The Cherry Orchard premiered in 1904, when Russia was still reeling from the emancipation of the serfs 43 years earlier. Industrious former serfs were gaining status and becoming rich, and many aristocrats, unable to care for their farms without the slave labor they had enjoyed, became impoverished.
Henderson, who also plays the main character, Margaret Dietz, has carried over class and wealth distinctions in her adaptation. As The Almond Orchard begins, Margaret is returning to the family estate on the Sacramento River near Chico. For several years she has been living in New York City, to which she fled following the drowning death of her young son.
Henderson, who is truly a force of nature in local theater, plays Margaret as a madly loving and lovable woman who is also hopelessly naïve and impulsive when it comes to managing money.

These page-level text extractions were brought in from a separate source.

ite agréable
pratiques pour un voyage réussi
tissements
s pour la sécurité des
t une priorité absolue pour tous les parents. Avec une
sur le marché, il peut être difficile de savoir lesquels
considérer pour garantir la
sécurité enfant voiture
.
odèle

She’s fallen behind on the mortgage, which is why the estate is about to be auctioned off and, with it, the family’s large and beautiful almond orchard.
Margaret’s brother, Peter (an excellent Bruce Dillman), is even more foolish. He keeps coming up with harebrained schemes to make money, but like his Chekhovian counterpart, Leonid Andreievitch Gayev, and others among the landowner class, he lacks drive and determination.
The man who does have drive is Luis Castillo (played by Eric Ricketts), a wealthy local businessman of Latino heritage whom everyone calls Louis. He is willing to lend the Dietz family money to pay their debts, but family pride gets in the way—as well as the long-shot hope that an eccentric aunt in San Francisco will come up with the money.
Luis also insistently argues that, by developing part of the estate, including the almond orchard, into summer rental cottages, the Dietz family could maintain ownership.
There are an even dozen roles in Henderson’s adaptation, and all but one—a transient veteran who passes through and talks Margaret into giving him the last of her money—are involved in one or more subplots, including a couple of love stories.
The characters form three groups: the Dietz family (Peter, Margaret and Margaret’s daughters, Maria and Elizabeth); their local friends, including Luis; and the “servants” (i.e., employees) who keep the Dietzes and their estate functioning. All would be greatly affected, one way or another, if the almond orchard were sold.
The decline of the Dietz estate is attributed to the family’s weakness in the face of outside pressures. Whether that’s realistic is debatable, but it’s certainly true that many farm families today are fragile. As their children become adults and, aware that farming is relentlessly hard work, decide they don’t want to follow in their parents’ footsteps, conflicts over inheritance sometimes occur.
The Almond Orchard is a big play being staged in a small theater, but overall it works well. The acting is generally quite good, and the set (designed by Amber Miller) is left open to accommodate a dozen actors, who sometimes are all on stage at once.
Miller is also responsible for the huge painting of a blooming almond tree on the stage’s back wall. More than any other single element, it establishes what is at stake in this story—and in our valley.